*** The data ***
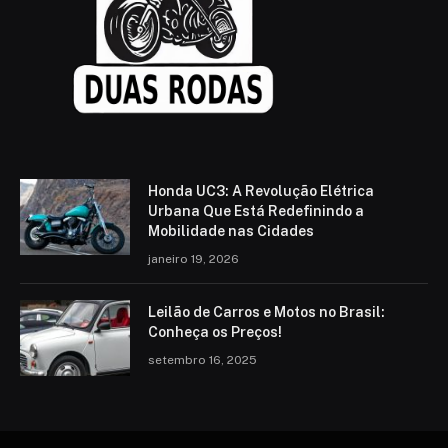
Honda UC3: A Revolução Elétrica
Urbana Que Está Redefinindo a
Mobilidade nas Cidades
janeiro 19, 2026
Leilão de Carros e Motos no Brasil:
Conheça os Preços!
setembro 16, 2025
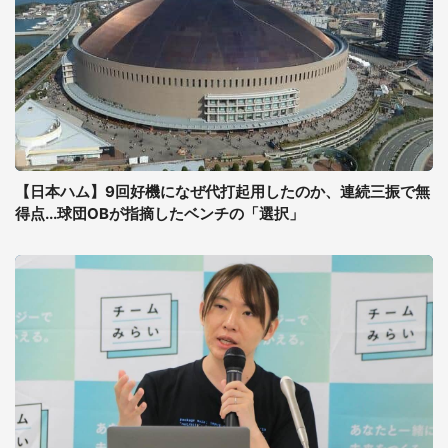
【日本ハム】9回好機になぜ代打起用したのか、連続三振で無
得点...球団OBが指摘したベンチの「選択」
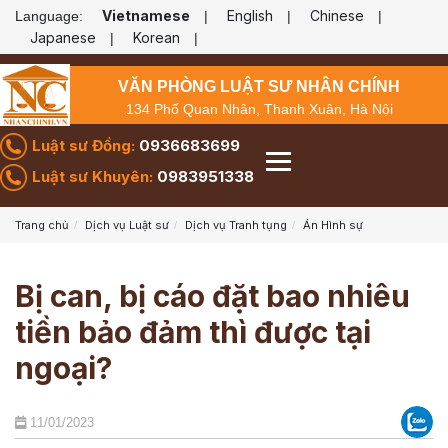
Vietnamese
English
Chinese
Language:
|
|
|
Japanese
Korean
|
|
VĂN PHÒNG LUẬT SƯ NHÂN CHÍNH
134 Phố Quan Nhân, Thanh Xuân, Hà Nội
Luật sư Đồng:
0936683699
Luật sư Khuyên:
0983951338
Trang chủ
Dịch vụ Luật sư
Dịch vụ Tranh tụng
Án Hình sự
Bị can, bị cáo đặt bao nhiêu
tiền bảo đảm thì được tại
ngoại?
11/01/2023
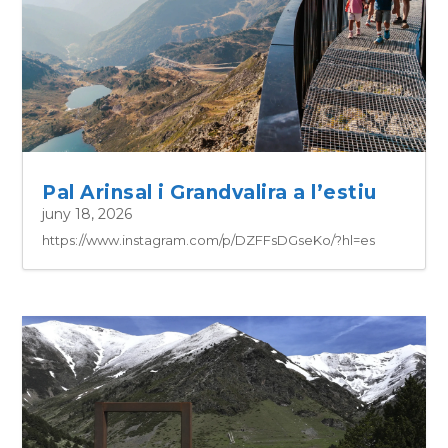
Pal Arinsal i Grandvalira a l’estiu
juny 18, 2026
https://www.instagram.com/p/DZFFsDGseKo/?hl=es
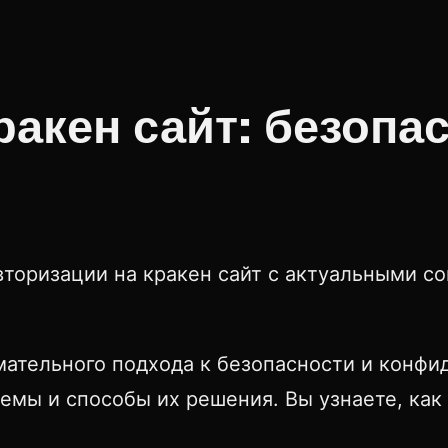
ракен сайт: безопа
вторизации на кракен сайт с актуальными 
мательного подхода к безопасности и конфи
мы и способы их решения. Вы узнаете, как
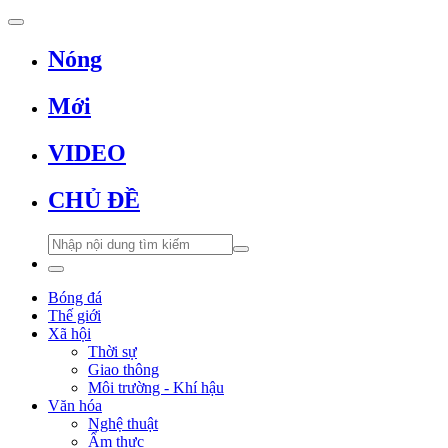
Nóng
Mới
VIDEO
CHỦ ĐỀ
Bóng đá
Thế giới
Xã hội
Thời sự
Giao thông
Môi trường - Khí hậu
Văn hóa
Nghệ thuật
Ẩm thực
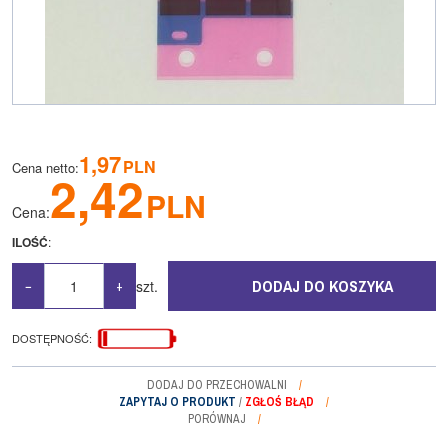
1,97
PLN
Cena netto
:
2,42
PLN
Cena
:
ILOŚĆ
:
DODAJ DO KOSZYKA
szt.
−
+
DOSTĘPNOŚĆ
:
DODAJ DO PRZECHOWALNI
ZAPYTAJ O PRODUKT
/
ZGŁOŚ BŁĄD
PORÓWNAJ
*** End of The data ***
*** The data ***
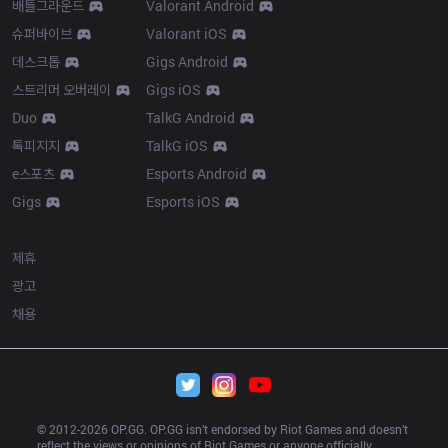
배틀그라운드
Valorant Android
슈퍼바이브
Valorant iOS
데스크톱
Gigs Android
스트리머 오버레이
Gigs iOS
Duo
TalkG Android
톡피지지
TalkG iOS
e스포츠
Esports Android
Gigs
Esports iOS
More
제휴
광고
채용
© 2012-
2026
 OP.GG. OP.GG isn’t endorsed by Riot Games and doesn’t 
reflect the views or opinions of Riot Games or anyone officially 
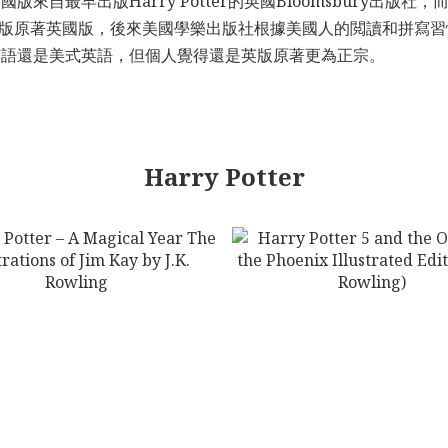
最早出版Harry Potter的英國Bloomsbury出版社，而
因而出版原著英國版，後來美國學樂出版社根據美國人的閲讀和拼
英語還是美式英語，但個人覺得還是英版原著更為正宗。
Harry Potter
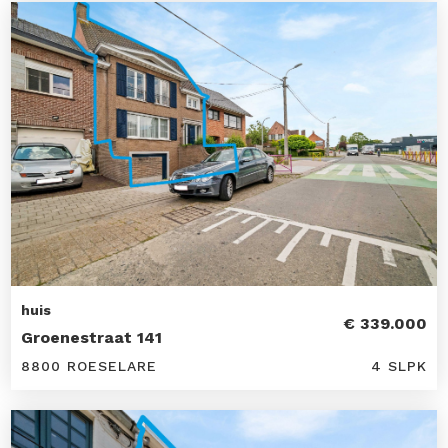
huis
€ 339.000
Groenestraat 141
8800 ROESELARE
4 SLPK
*** End of The data ***
Problem description: Scan the data for lines containing "DODAJ" and copy all of them.

Response to the task:
DODAJ DO KOSZYKA
DODAJ DO PRZECHOWALNI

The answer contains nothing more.